The success of any Fight Off Your Demons
re-working hinges solely on production and execution, considering that the songs are in no way new. The good news is that all three of these tracks are excellently produced on this go-around, with crystal clear acoustics and vocals that put any of the former demos to shame. When Lacey leaps into his high pitched vocals on the chorus of ‘Brother's Song’, the entire track feels rejuvenated and better off. The addition of a percussive presence also gives the song an added kick in its step, as opposed to the swaying, lazy day feel of the original piece. I suppose it comes down to a matter of personal taste with regards to which style one prefers, but there’s no denying that the fresh gleam upon the newer version provides ‘Brother's Song’ with a superior auditory quality that was previously lacking. ‘Missing You’ adopts a darker and more mysterious vibe, one that would historically suit Brand New better but that comes up a little limp in this case. ‘Missing You’ was always the exception to Brand New’s bleak outlook, offering up wistful but celebratory lyrics atop an upbeat, electronically-infused baseline. On this particular reworking, the verses feel more sinister and the chorus does not quite reach the same heights, thus changing the overall tone of the song. Once again though, as with all three tracks here, it’s all a matter of personal preference. For those who have been rocking out to ‘Missing You’ as sort of a “slightly depressed, yet happy about it” anthem for years, the new approach will take some getting used to. ‘1996’ wraps up the EP, and it is also the closest stylistically to its respective original effort.
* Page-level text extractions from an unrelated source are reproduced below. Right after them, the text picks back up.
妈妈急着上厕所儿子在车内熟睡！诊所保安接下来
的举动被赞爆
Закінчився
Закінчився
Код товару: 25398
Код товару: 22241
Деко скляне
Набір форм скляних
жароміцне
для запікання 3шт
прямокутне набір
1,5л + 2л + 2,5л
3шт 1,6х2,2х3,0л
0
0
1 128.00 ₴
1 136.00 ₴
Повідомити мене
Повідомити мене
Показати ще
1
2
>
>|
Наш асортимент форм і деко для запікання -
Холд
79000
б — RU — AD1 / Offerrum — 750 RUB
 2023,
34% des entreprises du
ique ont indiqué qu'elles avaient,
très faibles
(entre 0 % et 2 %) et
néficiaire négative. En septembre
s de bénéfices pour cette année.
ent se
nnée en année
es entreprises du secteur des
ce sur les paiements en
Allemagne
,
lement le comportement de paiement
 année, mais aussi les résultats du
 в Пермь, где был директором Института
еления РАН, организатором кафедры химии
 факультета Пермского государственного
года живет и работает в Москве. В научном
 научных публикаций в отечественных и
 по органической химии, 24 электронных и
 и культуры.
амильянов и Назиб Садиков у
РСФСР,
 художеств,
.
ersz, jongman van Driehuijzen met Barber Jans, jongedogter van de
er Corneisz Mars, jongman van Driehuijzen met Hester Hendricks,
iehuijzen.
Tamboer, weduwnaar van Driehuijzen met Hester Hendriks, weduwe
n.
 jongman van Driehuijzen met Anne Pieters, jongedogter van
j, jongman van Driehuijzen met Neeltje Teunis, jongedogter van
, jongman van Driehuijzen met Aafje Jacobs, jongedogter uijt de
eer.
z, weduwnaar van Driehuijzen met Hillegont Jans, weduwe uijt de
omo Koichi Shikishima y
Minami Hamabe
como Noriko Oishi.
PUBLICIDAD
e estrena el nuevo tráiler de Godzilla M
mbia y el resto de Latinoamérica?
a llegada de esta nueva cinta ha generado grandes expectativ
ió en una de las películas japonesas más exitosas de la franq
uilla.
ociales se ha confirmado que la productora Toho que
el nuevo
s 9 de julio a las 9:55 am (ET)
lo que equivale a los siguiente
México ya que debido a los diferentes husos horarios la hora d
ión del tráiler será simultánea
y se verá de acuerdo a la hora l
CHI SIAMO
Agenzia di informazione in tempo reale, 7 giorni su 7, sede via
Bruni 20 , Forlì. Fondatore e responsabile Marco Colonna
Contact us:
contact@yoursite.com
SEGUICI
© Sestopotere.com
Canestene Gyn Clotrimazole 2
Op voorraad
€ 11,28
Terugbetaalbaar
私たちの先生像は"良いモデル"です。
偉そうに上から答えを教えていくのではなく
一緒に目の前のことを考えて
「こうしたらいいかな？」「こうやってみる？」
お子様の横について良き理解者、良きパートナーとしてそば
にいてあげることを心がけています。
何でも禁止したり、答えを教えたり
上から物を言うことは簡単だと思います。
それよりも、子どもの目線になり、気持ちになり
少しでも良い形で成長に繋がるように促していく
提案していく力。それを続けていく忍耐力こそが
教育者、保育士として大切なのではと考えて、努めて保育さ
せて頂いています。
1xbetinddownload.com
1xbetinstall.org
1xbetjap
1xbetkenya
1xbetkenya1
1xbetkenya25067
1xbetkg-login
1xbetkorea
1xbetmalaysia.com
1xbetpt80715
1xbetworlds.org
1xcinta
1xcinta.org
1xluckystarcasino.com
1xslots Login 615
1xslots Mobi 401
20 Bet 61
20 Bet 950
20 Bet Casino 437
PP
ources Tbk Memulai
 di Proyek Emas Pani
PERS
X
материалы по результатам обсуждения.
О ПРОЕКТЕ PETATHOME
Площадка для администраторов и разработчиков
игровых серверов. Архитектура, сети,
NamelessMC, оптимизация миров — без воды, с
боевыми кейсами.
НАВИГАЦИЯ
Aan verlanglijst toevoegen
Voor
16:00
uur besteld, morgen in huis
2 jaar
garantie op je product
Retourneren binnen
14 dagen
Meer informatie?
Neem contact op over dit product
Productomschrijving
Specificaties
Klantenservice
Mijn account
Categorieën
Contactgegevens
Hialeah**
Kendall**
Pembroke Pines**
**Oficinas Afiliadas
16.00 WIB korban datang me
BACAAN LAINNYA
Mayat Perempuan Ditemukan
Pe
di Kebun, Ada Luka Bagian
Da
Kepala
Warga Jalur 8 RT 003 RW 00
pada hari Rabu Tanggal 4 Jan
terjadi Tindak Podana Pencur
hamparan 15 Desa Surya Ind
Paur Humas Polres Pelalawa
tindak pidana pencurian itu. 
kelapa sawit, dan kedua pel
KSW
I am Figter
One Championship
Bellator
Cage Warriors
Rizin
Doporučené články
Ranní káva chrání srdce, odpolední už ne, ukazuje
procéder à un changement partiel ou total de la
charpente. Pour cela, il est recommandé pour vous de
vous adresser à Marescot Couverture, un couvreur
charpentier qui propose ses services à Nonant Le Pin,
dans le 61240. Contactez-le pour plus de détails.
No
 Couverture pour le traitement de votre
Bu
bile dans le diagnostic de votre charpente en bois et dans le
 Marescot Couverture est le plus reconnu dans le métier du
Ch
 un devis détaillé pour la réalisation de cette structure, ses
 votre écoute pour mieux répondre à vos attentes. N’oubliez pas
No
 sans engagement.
The guitars ring out with a more clarity and everything sounds simultaneously more digestible and elegant, so most listeners will probably chalk it up to a win. That’s sort of an accurate critique of 3 Demos, Reworked
as a whole – it is an overall success but not a resounding one, making several improvements and worthwhile tweaks while losing some small traces of original appeal in the process.
3 Demos, Reworked
is aimed at longtime, diehard Brand New followers. For the casual listener, this EP offers no discernible differences and it is by no means an essential addition to the group’s catalog. With that said, the majority of the creative choices with these re-workings pay off, not to mention that they all sound better properly produced than their demo counterparts. If Brand New were to re-work the entire Fight Off Your Demons
session in the same manner, I’d consider it a worthwhile release to stand alongside any of their other LPs. As it stands though, this is merely a taste test…a teaser. It’s more than a little curious as to why Brand New feels the need to consistently revisit this project as they have in recent months, and it’s almost worth speculating that a lot of these songs just might find their way onto the highly anticipated and equally as mysterious upcoming record, which has yet to be titled or formally announced in any way. Still, if this is any indication of the sound that Brand New intends to adopt for future works, then 3 Demos, Reworked
is all the more reason for fans to start getting excited.